En voici des bouts que j’ai annotés dans le roman. Ça vous donnera peut-être le goût de le lire:

(Nathalie et François, nouvellement mariés après de courtes fréquentations. Bien sûr, ils avaient déjà consommé l’acte de chair)

François était dans une énergie folle, un appétit démesuré de jouissance. Seulement, au moment de la pénétrer, il se sentit paralysé. Une angoisse qui aurait pu s’apparenter à la peur d’un bonheur trop vif. « Que se passe-t-il? »,lui demanda-t-elle. « Rien… rien… c’est juste la première fois que je fais l’amour à une femme mariée.

(Nathalie apprenant la mort de François, se réfugie dans la maison de sa grand-mère qui l’a élevée)
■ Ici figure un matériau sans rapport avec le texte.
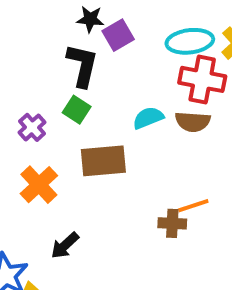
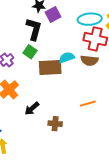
brown rectangle: (103, 161) -> (50, 68), moved
brown cross: (172, 223) -> (55, 124), moved
black arrow: (65, 245) -> (32, 109), moved

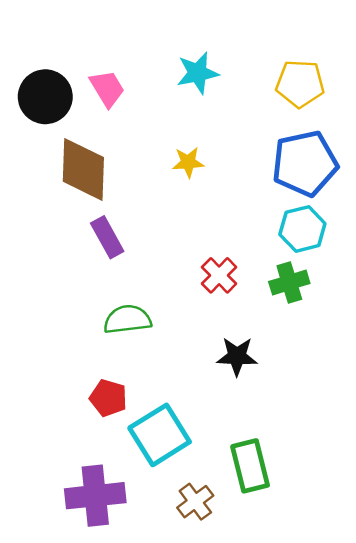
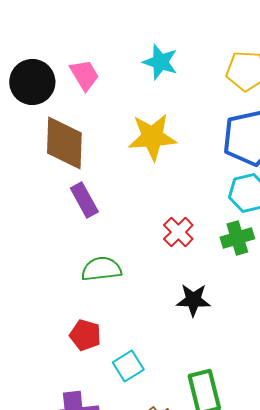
cyan star: (198, 73) -> (160, 62), turned 30
yellow star: (188, 162) -> (152, 137), size x1.8
cyan square: (160, 435) -> (128, 366), size x0.6

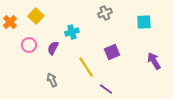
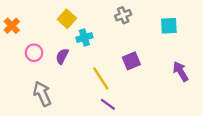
yellow square: (36, 16) -> (67, 19), moved
gray arrow: (52, 80) -> (42, 94), moved, size x1.5
purple line: (106, 89) -> (108, 104), moved

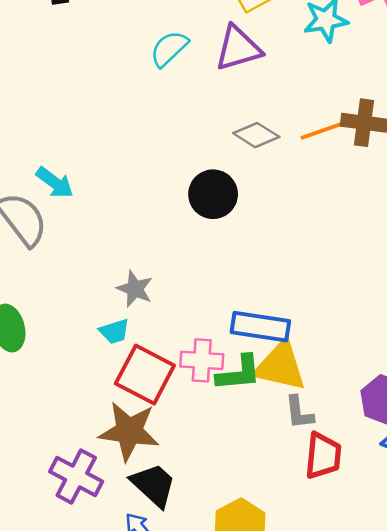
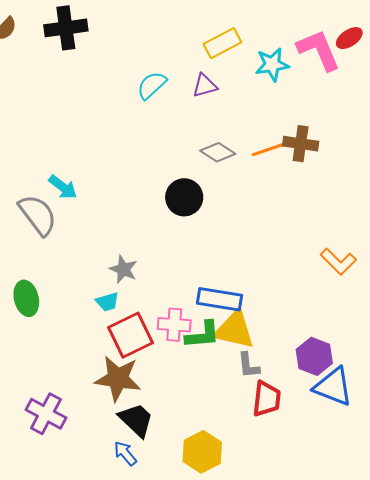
purple triangle: (238, 48) -> (205, 86), size x0.7
red square: (145, 374) -> (131, 335), turned 36
purple cross: (76, 477) -> (46, 414), moved

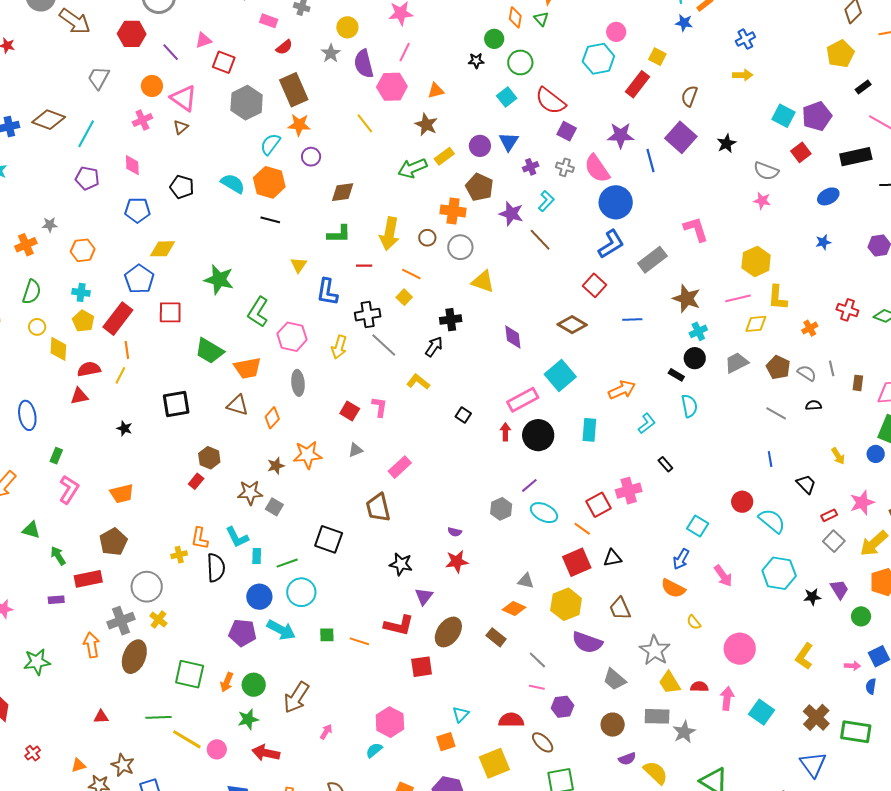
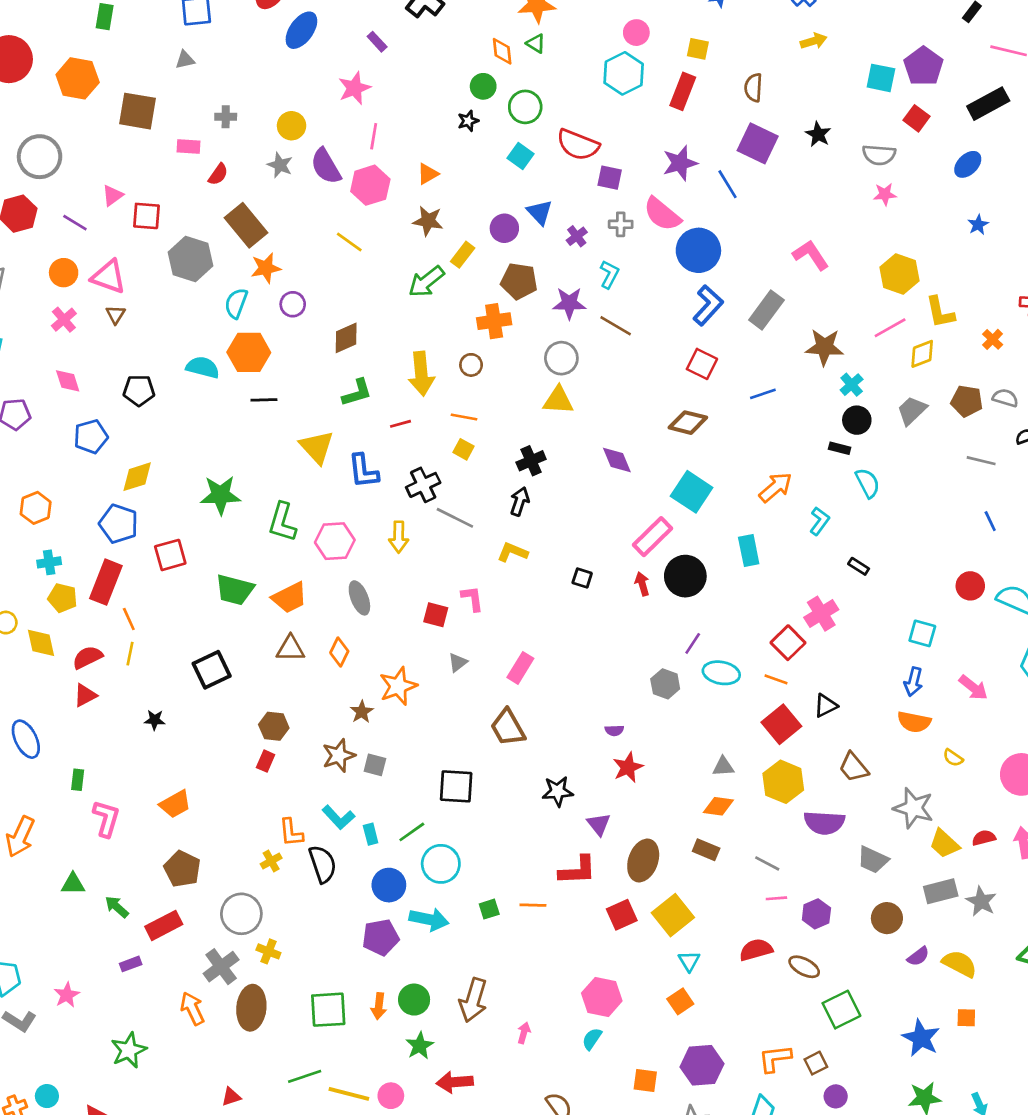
gray circle: (460, 247) -> (561, 358), moved
yellow triangle: (299, 265) -> (317, 447), size x1.6
yellow square: (494, 763) -> (673, 915), moved

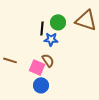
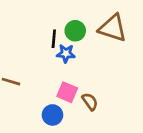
brown semicircle: (48, 60) -> (90, 102), moved
pink square: (37, 67) -> (67, 92), moved

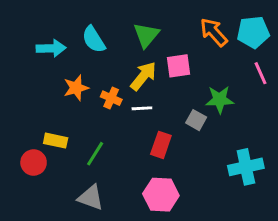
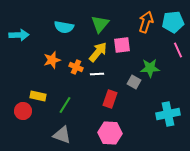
orange arrow: (214, 32) -> (146, 22), turned 60
cyan semicircle: (94, 39) -> (64, 27), turned -48
cyan arrow: (51, 48) -> (19, 35), moved

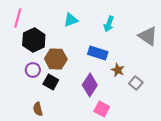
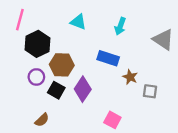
cyan triangle: (71, 20) -> (78, 22), turned 42
gray square: (136, 83) -> (150, 91), turned -32
purple diamond: (90, 85) -> (83, 89), moved
brown semicircle: (38, 109) -> (42, 120), turned -120

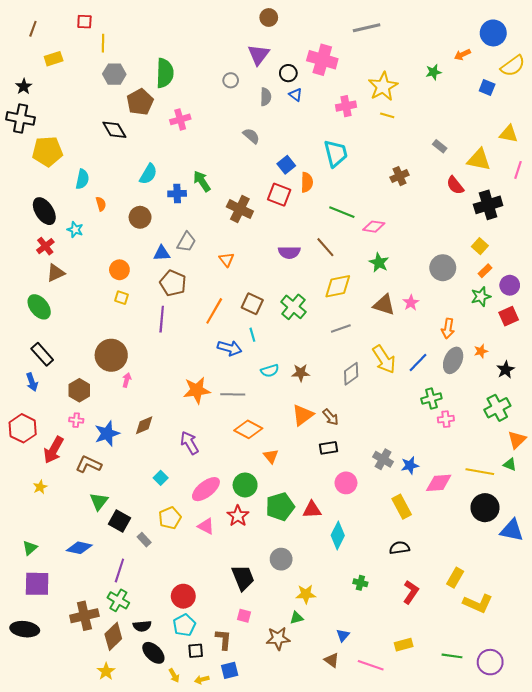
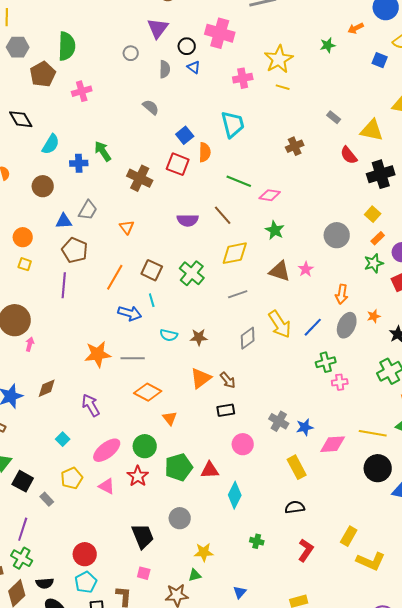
black diamond: (114, 130) -> (21, 119), moved
cyan semicircle: (270, 371) -> (169, 335), turned 30

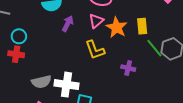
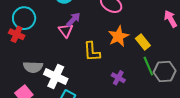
pink triangle: (96, 21) -> (66, 30), moved, turned -42
yellow rectangle: (142, 26) -> (143, 42), turned -49
cyan circle: (19, 36) -> (24, 18), size x1.5

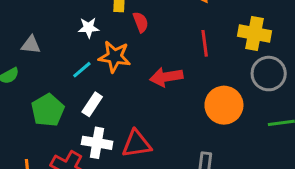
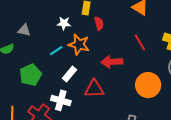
red line: (205, 43) -> (140, 42), turned -30
white rectangle: (92, 104) -> (69, 74), moved
red triangle: (137, 144) -> (94, 89), moved

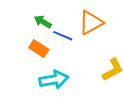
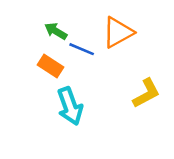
cyan arrow: (54, 80) -> (70, 106), turned 80

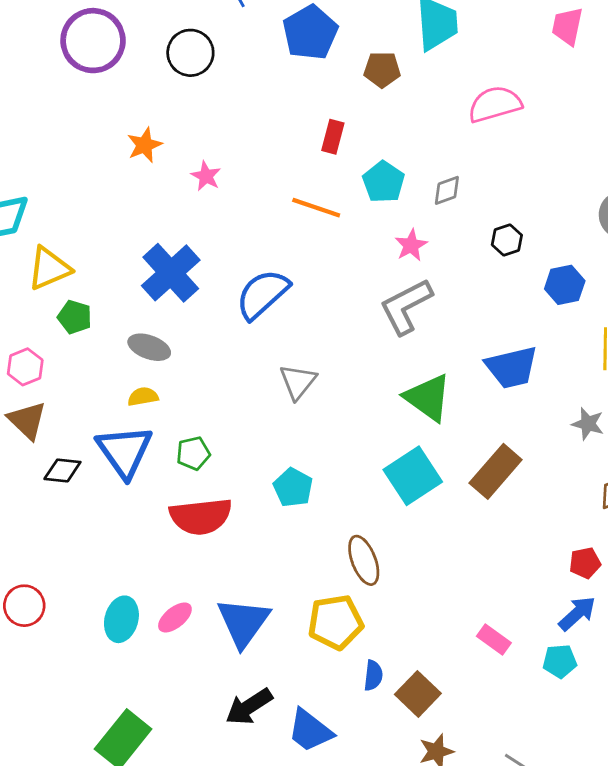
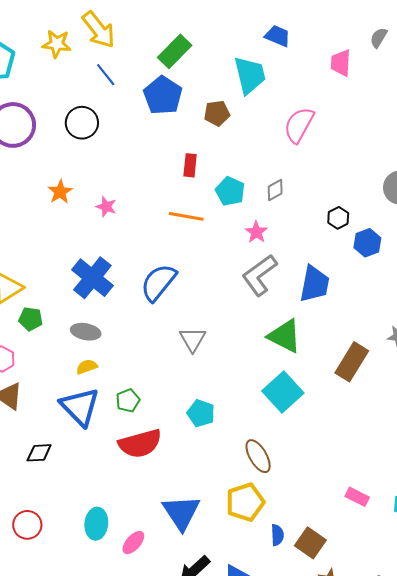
pink semicircle: (495, 104) -> (299, 125), turned -36
black hexagon: (507, 240) -> (338, 218), moved
blue trapezoid: (512, 367) -> (314, 284), moved, turned -57
black diamond: (62, 471) -> (39, 453), moved
brown rectangle: (496, 471) -> (352, 362), moved
pink ellipse: (175, 617) -> (133, 543), moved

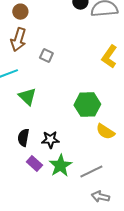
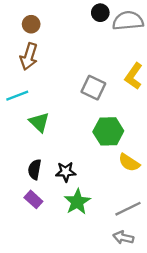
gray square: (46, 56) -> (93, 88), moved, size x1.5
purple rectangle: (34, 164) -> (33, 199), moved
gray line: (91, 172) -> (128, 209), moved

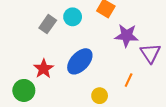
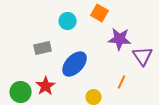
gray rectangle: (48, 24) -> (43, 48), moved, turned 42
red star: (44, 69) -> (46, 86), moved

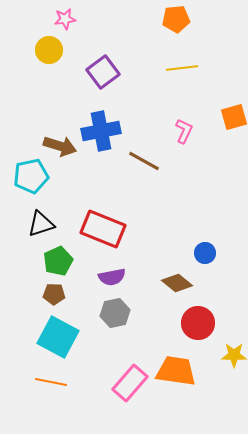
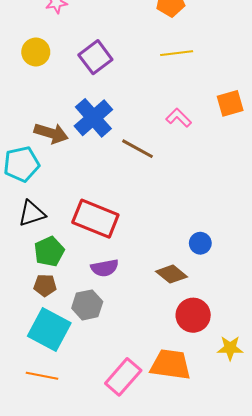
yellow circle: (49, 50) -> (36, 52), moved
blue cross: (101, 131) -> (93, 118), turned -30
pink L-shape: (184, 131) -> (179, 118), turned -70
gray hexagon: (115, 313) -> (87, 305), moved

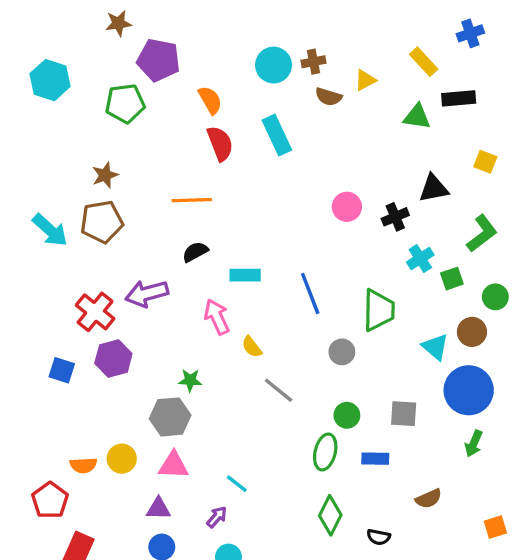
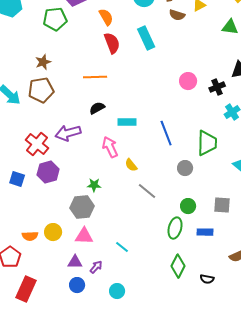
purple arrow: (217, 517) -> (96, 267), moved

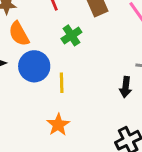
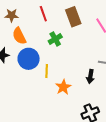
orange star: (58, 125) -> (63, 87), moved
Elle prit deux cachets et tomba sur son lit. Dans la chambre, celle de son enfance. Ce matin encore, elle était une femme. Et elle s’endormait maintenant comme une petite fille.

(À l’enterrement de François où se trouvent plusieurs personnes qui ont aussi assisté au mariage de Nathalie)

Ils sont tous là. Quelques années après, on se retrouve, et certains sont sûrement habillés de la même façon. Ont ressorti leur unique costume sombre, valable aussi bien pour le bonheur que pour le malheur.

(Quand Nathalie embrasse sur un coup de tête, les hormones sans doute, Markus, son collègue de travail suédois, un type hyper-drabe, qui est complètement chaviré par ce geste)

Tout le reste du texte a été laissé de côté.